Instructions for updating:
To construct input pipelines, use the `tf.data` module.


({'x': <tf.Tensor 'random_shuffle_queue_DequeueMany:1' shape=(128, 784) dtype=float64>},
 <tf.Tensor 'random_shuffle_queue_DequeueMany:2' shape=(128,) dtype=int64>)

### Define input function for Evaluation 

In [7]:
test_input_fn = tf.estimator.inputs.numpy_input_fn(
    x = {"x": np.array(X_test)},
    y = np.array(y_test),
    num_epochs=1,
    shuffle=False
)

### Define neural network 

In [8]:
def dnn_model(inputs, reuse, is_training=False):
    with tf.variable_scope("DNN_NET", reuse=reuse):
        x = inputs["x"]
        fc1 = tf.layers.dense(x, units=512, activation=tf.nn.relu)
        fc1 = tf.layers.dropout(fc1, rate=0.4, training=is_training)
        fc2 = tf.layers.dense(fc1, units=256, activation=tf.nn.relu)
        fc2 = tf.layers.dropout(fc2, rate=0.4, training=is_training)
        fc3 = tf.layers.dense(fc2, units=128, activation=tf.nn.relu)
        fc3 = tf.layers.dropout(fc3, rate=0.4, training=is_training)
        out = tf.layers.dense(fc3, units=10)

        return out

In [9]:
def cnn_model(inputs, reuse, is_training=False):
    with tf.variable_scope("Conv_NET", reuse=reuse):
        ## Input layer
        # MNIST data input is a 1-D vector of 784 features.
        # Reshape each example to match the format: [batch_size X img_height X img_width X channel]
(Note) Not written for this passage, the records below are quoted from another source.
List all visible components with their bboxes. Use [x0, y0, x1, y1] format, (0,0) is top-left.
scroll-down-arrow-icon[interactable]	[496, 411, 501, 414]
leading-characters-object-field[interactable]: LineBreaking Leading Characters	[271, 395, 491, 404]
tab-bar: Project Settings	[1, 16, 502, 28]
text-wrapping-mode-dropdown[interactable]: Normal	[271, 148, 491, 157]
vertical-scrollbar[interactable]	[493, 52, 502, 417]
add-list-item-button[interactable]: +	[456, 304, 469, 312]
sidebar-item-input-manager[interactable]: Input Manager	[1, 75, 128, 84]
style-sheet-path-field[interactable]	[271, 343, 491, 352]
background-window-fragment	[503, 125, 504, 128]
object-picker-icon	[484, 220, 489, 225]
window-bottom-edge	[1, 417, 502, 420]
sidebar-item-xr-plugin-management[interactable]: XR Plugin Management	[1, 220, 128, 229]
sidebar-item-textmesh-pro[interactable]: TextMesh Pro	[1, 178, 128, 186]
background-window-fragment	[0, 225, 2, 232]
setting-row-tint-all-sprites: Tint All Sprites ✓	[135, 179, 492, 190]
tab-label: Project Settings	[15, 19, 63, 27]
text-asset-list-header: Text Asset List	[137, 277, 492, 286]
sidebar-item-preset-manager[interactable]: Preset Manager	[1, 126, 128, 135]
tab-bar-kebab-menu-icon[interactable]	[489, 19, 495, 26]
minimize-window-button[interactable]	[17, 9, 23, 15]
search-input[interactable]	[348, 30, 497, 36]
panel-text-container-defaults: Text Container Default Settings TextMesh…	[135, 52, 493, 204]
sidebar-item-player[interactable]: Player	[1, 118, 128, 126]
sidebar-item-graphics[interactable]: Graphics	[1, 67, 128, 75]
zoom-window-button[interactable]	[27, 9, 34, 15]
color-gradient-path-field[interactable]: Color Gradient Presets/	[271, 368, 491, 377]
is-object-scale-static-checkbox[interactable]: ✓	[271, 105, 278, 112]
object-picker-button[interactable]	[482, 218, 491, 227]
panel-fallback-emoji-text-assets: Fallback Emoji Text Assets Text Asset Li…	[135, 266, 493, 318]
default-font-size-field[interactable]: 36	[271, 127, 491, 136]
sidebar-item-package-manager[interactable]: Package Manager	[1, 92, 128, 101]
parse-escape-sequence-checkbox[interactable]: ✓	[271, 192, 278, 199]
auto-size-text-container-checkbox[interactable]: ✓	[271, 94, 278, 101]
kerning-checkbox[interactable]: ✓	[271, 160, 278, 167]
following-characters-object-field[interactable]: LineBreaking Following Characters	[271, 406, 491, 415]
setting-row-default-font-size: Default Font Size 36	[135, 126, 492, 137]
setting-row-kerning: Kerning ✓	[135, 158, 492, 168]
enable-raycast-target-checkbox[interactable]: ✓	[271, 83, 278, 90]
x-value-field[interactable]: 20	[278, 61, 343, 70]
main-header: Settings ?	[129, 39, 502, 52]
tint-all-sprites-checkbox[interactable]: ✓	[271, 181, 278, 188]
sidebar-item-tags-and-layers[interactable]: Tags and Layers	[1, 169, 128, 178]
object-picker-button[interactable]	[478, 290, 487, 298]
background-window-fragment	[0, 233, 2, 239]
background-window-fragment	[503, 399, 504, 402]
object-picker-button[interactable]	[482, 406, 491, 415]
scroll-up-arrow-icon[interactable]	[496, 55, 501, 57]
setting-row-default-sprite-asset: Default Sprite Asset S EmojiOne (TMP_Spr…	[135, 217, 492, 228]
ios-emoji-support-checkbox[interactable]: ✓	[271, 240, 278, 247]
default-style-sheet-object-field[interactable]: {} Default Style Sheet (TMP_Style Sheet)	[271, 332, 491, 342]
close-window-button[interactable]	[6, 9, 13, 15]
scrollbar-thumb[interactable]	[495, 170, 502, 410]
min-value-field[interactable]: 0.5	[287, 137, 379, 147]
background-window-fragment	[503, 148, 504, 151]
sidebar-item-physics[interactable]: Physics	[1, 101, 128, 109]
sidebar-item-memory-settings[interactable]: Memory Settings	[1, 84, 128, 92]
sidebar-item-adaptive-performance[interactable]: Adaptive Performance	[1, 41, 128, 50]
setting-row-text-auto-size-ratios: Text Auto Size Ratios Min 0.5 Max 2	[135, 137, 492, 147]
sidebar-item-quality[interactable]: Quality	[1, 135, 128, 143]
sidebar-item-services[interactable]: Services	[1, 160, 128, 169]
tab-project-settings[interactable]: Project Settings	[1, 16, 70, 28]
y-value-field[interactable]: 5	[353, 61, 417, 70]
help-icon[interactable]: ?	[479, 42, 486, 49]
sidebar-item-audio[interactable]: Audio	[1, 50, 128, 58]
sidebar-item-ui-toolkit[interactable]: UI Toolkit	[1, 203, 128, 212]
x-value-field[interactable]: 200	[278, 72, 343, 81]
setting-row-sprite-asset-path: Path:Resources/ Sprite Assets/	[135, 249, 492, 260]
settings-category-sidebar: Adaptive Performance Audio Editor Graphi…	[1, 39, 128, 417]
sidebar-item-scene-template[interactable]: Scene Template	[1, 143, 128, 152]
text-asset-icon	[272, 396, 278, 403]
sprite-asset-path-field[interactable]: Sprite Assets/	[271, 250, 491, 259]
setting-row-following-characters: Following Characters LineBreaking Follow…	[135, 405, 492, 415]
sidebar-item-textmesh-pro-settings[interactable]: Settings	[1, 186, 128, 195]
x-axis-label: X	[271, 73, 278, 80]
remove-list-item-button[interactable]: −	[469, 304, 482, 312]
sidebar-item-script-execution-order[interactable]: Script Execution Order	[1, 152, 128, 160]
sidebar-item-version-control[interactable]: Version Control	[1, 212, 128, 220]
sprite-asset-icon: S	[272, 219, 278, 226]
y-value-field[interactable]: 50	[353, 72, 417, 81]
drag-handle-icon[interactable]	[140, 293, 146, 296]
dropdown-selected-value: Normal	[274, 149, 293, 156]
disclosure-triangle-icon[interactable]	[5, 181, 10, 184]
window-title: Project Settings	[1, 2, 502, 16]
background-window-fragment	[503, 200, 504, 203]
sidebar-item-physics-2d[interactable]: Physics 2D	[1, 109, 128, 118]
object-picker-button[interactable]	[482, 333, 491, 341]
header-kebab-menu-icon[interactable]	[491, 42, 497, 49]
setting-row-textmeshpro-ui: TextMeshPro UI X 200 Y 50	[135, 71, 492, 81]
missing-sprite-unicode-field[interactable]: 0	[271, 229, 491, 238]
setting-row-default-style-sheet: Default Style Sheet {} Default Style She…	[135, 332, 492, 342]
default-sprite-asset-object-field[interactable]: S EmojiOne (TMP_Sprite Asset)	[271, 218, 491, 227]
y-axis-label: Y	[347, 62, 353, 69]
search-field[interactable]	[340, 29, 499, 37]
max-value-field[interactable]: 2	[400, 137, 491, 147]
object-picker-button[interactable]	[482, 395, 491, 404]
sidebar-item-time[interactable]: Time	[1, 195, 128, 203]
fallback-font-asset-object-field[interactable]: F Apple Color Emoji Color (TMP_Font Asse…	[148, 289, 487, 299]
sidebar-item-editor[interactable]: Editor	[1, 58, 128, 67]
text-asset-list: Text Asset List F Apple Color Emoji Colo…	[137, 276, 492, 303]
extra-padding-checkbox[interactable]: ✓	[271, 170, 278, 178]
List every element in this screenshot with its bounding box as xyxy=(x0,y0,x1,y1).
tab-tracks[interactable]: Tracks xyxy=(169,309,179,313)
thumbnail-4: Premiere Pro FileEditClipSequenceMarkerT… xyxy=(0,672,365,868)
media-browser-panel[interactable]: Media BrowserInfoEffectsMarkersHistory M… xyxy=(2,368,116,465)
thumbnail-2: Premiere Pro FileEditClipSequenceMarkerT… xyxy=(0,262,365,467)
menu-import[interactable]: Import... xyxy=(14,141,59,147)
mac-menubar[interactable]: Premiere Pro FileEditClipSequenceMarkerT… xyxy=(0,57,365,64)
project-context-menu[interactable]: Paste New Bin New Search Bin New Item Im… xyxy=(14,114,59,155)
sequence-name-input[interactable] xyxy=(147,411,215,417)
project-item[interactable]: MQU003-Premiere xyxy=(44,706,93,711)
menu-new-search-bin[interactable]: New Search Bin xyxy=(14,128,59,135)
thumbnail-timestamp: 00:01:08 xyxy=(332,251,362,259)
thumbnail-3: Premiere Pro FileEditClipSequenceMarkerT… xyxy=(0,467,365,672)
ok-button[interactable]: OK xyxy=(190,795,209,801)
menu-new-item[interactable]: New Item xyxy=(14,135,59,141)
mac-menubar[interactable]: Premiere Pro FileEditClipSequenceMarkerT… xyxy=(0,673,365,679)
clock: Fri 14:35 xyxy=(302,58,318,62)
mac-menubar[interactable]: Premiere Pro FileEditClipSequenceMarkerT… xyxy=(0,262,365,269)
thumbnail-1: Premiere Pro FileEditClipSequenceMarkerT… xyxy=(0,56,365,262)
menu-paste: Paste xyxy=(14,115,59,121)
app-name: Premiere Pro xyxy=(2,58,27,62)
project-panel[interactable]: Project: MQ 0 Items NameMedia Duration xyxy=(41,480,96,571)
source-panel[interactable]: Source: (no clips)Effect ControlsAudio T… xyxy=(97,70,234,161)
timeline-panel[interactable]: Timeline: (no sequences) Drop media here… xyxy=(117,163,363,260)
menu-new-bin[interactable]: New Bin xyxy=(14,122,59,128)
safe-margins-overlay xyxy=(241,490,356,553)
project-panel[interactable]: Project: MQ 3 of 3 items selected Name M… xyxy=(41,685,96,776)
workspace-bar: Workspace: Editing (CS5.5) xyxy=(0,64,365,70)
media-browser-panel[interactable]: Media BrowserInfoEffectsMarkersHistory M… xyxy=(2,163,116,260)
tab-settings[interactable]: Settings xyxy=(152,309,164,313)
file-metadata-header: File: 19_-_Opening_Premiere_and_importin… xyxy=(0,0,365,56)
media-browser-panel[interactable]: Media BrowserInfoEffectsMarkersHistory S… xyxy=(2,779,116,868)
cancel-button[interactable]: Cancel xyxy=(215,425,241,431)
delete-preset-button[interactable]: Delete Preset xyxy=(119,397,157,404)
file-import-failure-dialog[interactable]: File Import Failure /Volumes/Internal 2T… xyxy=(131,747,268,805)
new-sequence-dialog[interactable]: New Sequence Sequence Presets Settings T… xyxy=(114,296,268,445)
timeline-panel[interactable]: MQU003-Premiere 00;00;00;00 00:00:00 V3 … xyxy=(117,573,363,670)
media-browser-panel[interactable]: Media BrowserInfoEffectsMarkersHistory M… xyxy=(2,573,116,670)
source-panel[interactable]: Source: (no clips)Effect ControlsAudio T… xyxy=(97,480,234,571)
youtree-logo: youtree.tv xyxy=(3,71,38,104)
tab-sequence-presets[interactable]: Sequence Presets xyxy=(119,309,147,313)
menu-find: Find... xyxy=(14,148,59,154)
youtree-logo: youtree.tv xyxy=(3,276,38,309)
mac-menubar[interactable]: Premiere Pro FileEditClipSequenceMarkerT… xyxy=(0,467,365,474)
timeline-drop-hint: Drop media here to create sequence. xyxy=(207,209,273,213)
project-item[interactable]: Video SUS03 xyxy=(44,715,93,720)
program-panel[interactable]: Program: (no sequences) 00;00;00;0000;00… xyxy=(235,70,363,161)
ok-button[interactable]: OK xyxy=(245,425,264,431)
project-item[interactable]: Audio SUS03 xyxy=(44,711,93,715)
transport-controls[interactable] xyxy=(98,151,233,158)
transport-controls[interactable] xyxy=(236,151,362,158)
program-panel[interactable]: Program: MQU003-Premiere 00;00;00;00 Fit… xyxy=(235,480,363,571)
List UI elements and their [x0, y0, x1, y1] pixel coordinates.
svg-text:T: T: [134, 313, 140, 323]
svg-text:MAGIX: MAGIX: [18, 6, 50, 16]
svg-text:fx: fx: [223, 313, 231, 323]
        input_layer = tf.reshape(inputs["x"], shape=[-1, 28, 28, 1])
        
        ## Convolutional Layer and Pooling Layer#1
        # Convolution layer with 32 filters with kernel size [5 X 5] with ReLU activation function.
        conv_layer1 = tf.layers.Conv2D(
            filters=32,
            kernel_size=[5, 5],
            padding="same",
            activation=tf.nn.relu
        )
        conv1 = conv_layer1.apply(inputs=input_layer)
        # Max pooling with filter size [2 X 2] and stride of 2 (specifies pooled region do not overlap)
        pool1 = tf.layers.max_pooling2d(
            inputs=conv1,
            pool_size=[2, 2],
            strides=2
        )
        
        ## Convolutional Layer and Pooling Layer#2
        # Convolution layer with 64 filters with kernel size [5 X 5] with ReLU activation function.
        conv_layer2 = tf.layers.Conv2D(
            filters=64,
            kernel_size=[5, 5],
            padding="same",
            activation=tf.nn.relu
        )
        conv2 = conv_layer2.apply(inputs=pool1)
        # Max pooling with filter size [2 X 2] and stride of 2 (specifies pooled region do not overlap)
        pool2 = tf.layers.max_pooling2d(
            inputs=conv2,
            pool_size=[2, 2],
            strides=2
        )
            
        # Flatten the data to a 1-D vector for the Dense layer
        fc = tf.layers.flatten(pool2)

        # Dense Layer
        dense = tf.layers.dense(inputs=fc, units=1024, activation=tf.nn.relu)
        dense = tf.layers.dropout(inputs=dense, rate=0.25, training=is_training)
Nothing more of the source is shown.